Кристина вспыхнула от возмущения. Длинный нос! На свой бы посмотрела для начала.
Строго говоря, носы у обеих сестёр были одинаковыми. Как и глаза, голубые и яркие, им разве чуть-чуть не хватало отцовской синевы; как и волосы, длинные, блестящие, того удивительного пепельно-жемчужного оттенка, которому завидуют все женщины в мире; как и губы, чувственные, полные, уже не детские, но и не перешагнувшие порог, за которым начинается вульгарность и пошлость. Сёстры были близнецами.
Но несмотря на эту внешнюю схожесть, никто и никогда их не путал. И не потому, что у одной из них была какая-то там отличительная особенность, в виде родинки на щеке, или манеры улыбаться или говорить, нет, родинок им природа тоже отмерила одинаковое количество, и улыбались они похоже и часто даже синхронно, и голос у обеих журчал как весенний ручей, но почему-то то, что в Элизе привлекало и манило людей, в Кристине отталкивало и раздражало. Всё это, разумеется, не способствовало хорошим отношениям между сёстрами — они не дружили в детстве, соперничали в подростковом возрасте, а, став взрослыми, едва терпели друг друга.
Будь у них жива мать, скорее всего, острые углы и разъедающая душу ревность со временем бы сгладились. Как это часто случается в семьях, родители бы просто поделили девочек: мать любила бы одну, отец — другую, и это установило бы хоть какой-то паритет, но увы. Отец, как и все остальные, отдавал явное предпочтение Элизе, а Кристине доставались лишь жалкие крохи, объедки отцовской любви. И если б только отцовской любви! Кристине вообще везде и всюду доставались одни объедки!

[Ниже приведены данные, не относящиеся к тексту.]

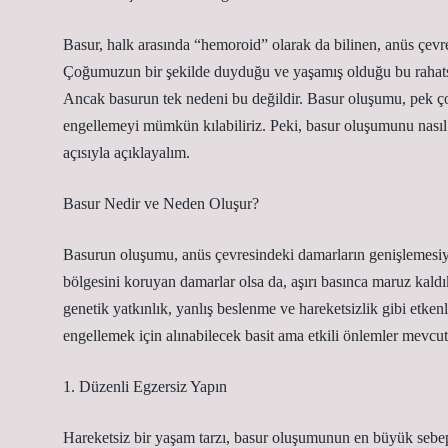
Basur, halk arasında “hemoroid” olarak da bilinen, anüs çevr
Çoğumuzun bir şekilde duyduğu ve yaşamış olduğu bu rahatsızlı
Ancak basurun tek nedeni bu değildir. Basur oluşumu, pek çok 
engellemeyi mümkün kılabiliriz. Peki, basur oluşumunu nasıl e
açısıyla açıklayalım.
Basur Nedir ve Neden Oluşur?
Basurun oluşumu, anüs çevresindeki damarların genişlemesiyle
bölgesini koruyan damarlar olsa da, aşırı basınca maruz kaldıkla
genetik yatkınlık, yanlış beslenme ve hareketsizlik gibi etken
engellemek için alınabilecek basit ama etkili önlemler mevcut
1. Düzenli Egzersiz Yapın
Hareketsiz bir yaşam tarzı, basur oluşumunun en büyük sebepl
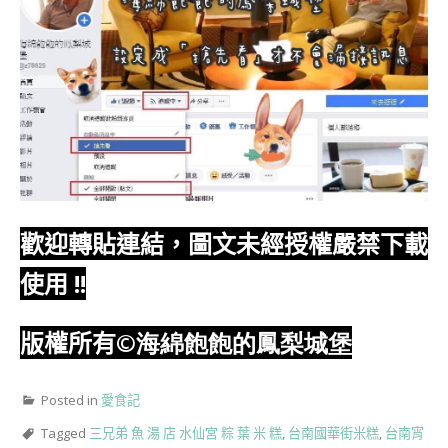
歡迎轉貼連結，圖文未經授權嚴禁下載
使用
!!
版權所有
©海綿飽飽的鳳梨城堡
Posted in
愛食記
Tagged
三兄弟 魚 湯 店 水仙宮 粽 葉 米 糕
,
台南國華街米糕
,
台南宵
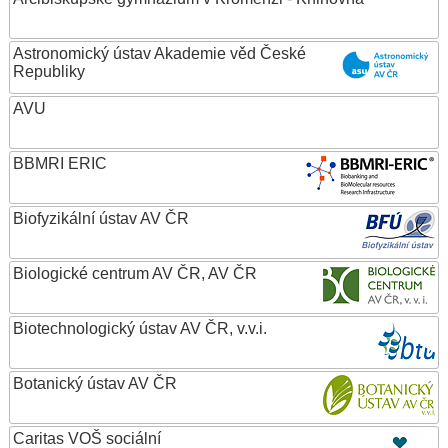
Astronomický ústav Akademie věd České
Republiky
AVU
BBMRI ERIC
Biofyzikální ústav AV ČR
Biologické centrum AV ČR, AV ČR
Biotechnologický ústav AV ČR, v.v.i.
Botanický ústav AV ČR
Caritas VOŠ sociální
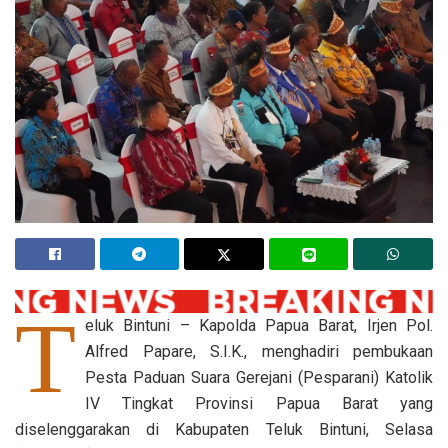
T
eluk Bintuni – Kapolda Papua Barat, Irjen Pol.
Alfred Papare, S.I.K., menghadiri pembukaan
Pesta Paduan Suara Gerejani (Pesparani) Katolik
IV Tingkat Provinsi Papua Barat yang
diselenggarakan di Kabupaten Teluk Bintuni, Selasa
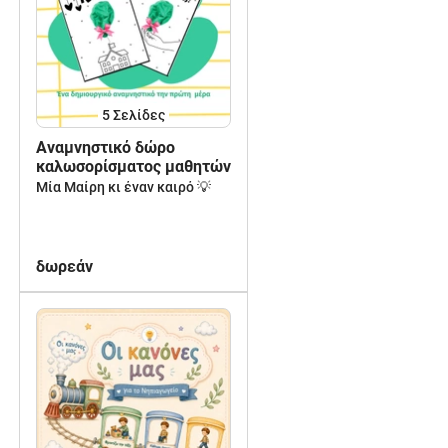
5
Σελίδες
Αναμνηστικό δώρο
καλωσορίσματος μαθητών
Μία Μαίρη κι έναν καιρό 💡
δωρεάν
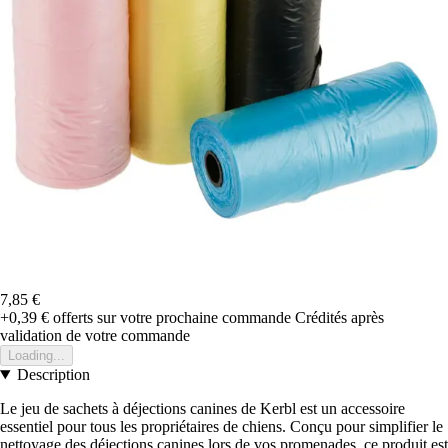
7,85 €
+0,39 €
offerts sur votre prochaine commande
Crédités après
validation de votre commande
Loading...
Description
Le jeu de sachets à déjections canines de Kerbl est un accessoire
essentiel pour tous les propriétaires de chiens. Conçu pour simplifier le
nettoyage des déjections canines lors de vos promenades, ce produit est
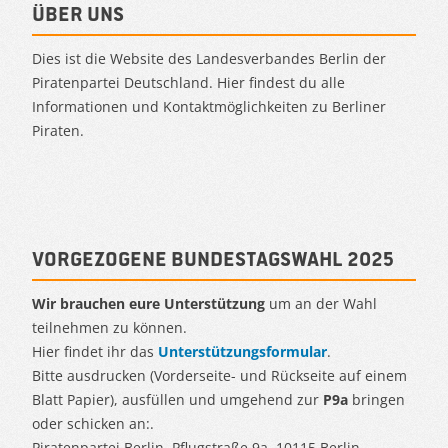
Über uns
Dies ist die Website des Landesverbandes Berlin der
Piratenpartei Deutschland. Hier findest du alle
Informationen und Kontaktmöglichkeiten zu Berliner
Piraten.
Vorgezogene Bundestagswahl 2025
Wir brauchen eure Unterstützung
um an der Wahl
teilnehmen zu können.
Hier findet ihr das
Unterstützungsformular
.
Bitte ausdrucken (Vorderseite- und Rückseite auf einem
Blatt Papier), ausfüllen und umgehend zur
P9a
bringen
oder schicken an:.
Piratenpartei Berlin, Pflugstraße 9a, 10115 Berlin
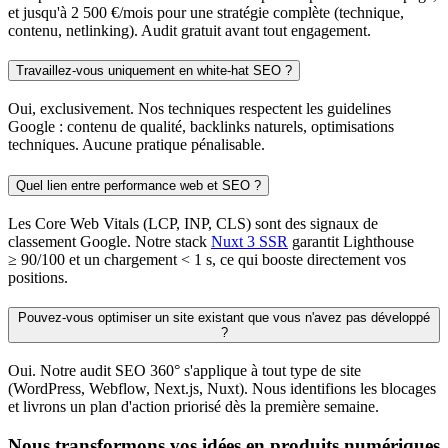
et jusqu'à 2 500 €/mois pour une stratégie complète (technique,
contenu, netlinking). Audit gratuit avant tout engagement.
Travaillez-vous uniquement en white-hat SEO ?
Oui, exclusivement. Nos techniques respectent les guidelines
Google : contenu de qualité, backlinks naturels, optimisations
techniques. Aucune pratique pénalisable.
Quel lien entre performance web et SEO ?
Les Core Web Vitals (LCP, INP, CLS) sont des signaux de
classement Google. Notre stack
Nuxt 3 SSR
garantit Lighthouse
≥ 90/100 et un chargement < 1 s, ce qui booste directement vos
positions.
Pouvez-vous optimiser un site existant que vous n'avez pas développé
?
Oui. Notre audit SEO 360° s'applique à tout type de site
(WordPress, Webflow, Next.js, Nuxt). Nous identifions les blocages
et livrons un plan d'action priorisé dès la première semaine.
Nous transformons vos idées en produits numériques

— Ладно, чего застыла, пойдём дальше, — Элиза небрежно оттолкнула ногой кусок выломанного паркета и вышла в коридор. Кристина покорно потрусила вслед за сестрой.
Сейчас, после смерти отца и, главное, после превращения их привычного чистенького мира в бродячий, полунищенский цирк-шапито, она, как никогда, зависела от Элизы и понимала это. И тому, что Кристина и её полугодовалая дочь были всё ещё живы, а не разделили участь многих их знакомых и друзей, не валялись в куче дерьма с простреленными головами и не болтались в петле на кованных фонарях ботанического сада, только потому, что их фамилии стояли в чёрном списке кровавого генерала Ровшица, Кристина была обязана исключительно Элизе.